Natural Resource Conservation
Human populations are increasing by leaps and bounds. This has put such great pressure on the land that the future of the world’s animals and plants hangs by a frayed thread.
The natural resource conservation is all about trying to protect the world’s ecology, organic habitats and the organisms that live within them. Unfortunately many organic habitats lie in the path of expanding towns and cities and are overrun. Others sit on valuable mineral deposits and are stripped away so the hidden bounty can be exploited. Much natural habitat is also torn down to cultivate the land for food. All this habitat destruction provides humans with short-term material gains. Trying to convince individuals that within the long run our future might lie hidden in some dank corner from the tropics and not in their plans for a new business complex and shopping mall is really a tricky task; Modern conservationists should try and discover a balance between human interests and also the protection of our globe’s biodiversity.
Species, genes and communities
Biodiversity is really a phrase frequently used in natural resource conservation biology and ecology – but what exactly does it mean? The term could be divided into three main sections. Species diversity refers towards the number of various species that exist. Protection of species diversity is greatly helped by protecting keystone species – organisms vital towards the continuation of numerous other species. These are crucial in maintaining the balance and smooth running of an ecosystem. For instance, it’s estimated that for every type of tropical plant that becomes extinct, a cascade of 10-30 invertebrate species follows, because they are all dependent on that specific plant.
Genetic diversity may be the amount of genetic variation discovered for each species, both within populations and between separate populations. The importance of genetic diversity is best seen when it’s lost, a typical problem among little, isolated populations. These tend to suffer from inbreeding (the mating of associated people). In a small population it might be impossible to avoid inbreeding, as almost everybody is related. There are complex genetic reasons why inbreeding causes problems, but the results are that the offspring tend to suffer from inbreeding depression, which means they have a far higher chance of inheriting particular diseases (known as congenital illnesses).

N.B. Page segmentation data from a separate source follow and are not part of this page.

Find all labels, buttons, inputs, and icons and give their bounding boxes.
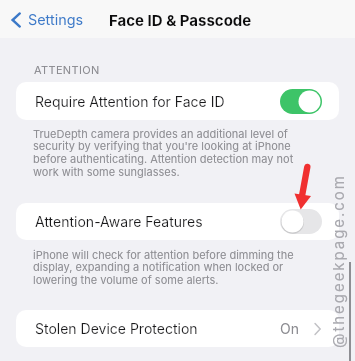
staticText: Settings	[28, 11, 84, 28]
staticText: @thegeekpage.com	[329, 174, 347, 348]
button[interactable]: On	[280, 89, 322, 114]
button[interactable]: Require Attention for Face ID	[16, 82, 339, 120]
button[interactable]: Stolen Device Protection	[16, 310, 339, 347]
staticText: Face ID & Passcode	[109, 11, 252, 29]
staticText: ATTENTION	[34, 63, 100, 76]
staticText: On	[280, 320, 299, 337]
staticText: iPhone will check for attention before d…	[33, 248, 301, 287]
staticText: Attention-Aware Features	[35, 213, 203, 230]
button[interactable]: Settings	[0, 4, 92, 35]
staticText: Require Attention for Face ID	[35, 93, 225, 110]
staticText: TrueDepth camera provides an additional …	[33, 127, 301, 179]
staticText: Stolen Device Protection	[35, 320, 198, 337]
button[interactable]: Off	[280, 209, 322, 234]
button[interactable]: Attention-Aware Features	[16, 203, 339, 240]
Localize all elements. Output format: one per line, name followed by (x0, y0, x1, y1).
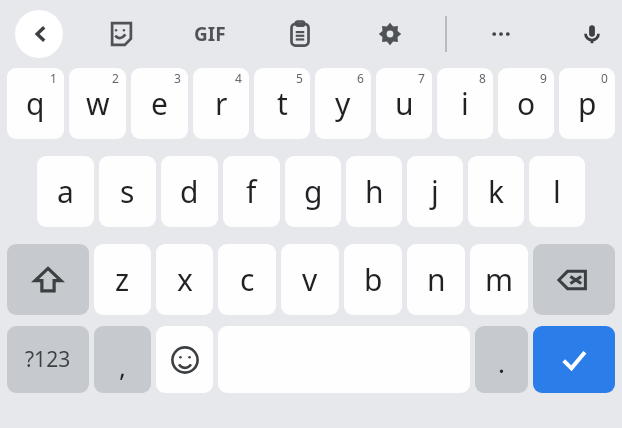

They’re also much more likely to be born with genetic imperfections, often resulting in sterility, and the likelihood from the offspring becoming aborted naturally (spontaneous abortion), or being born dead, are increased. Small populations also often lose genetic variety more than time by the process of genetic drift. This occurs when genes, particularly rare ones, carried by a person, are not inherited by any offspring and are lost when that individual dies. More than time the genetic variability – the process that enables species to adapt as local conditions change – of the population diminishes.
If all the members of the population are genetically very similar they are very vulnerable to being wiped out by a single disease to which none of them hold any resistance. Community-level diversity may be the collective reaction of the community to changing environmental conditions. The ecologies of entire communities have not been well studied as yet, as most research tends to concentrate on individual organisms and their interactions with other organisms and also the environment.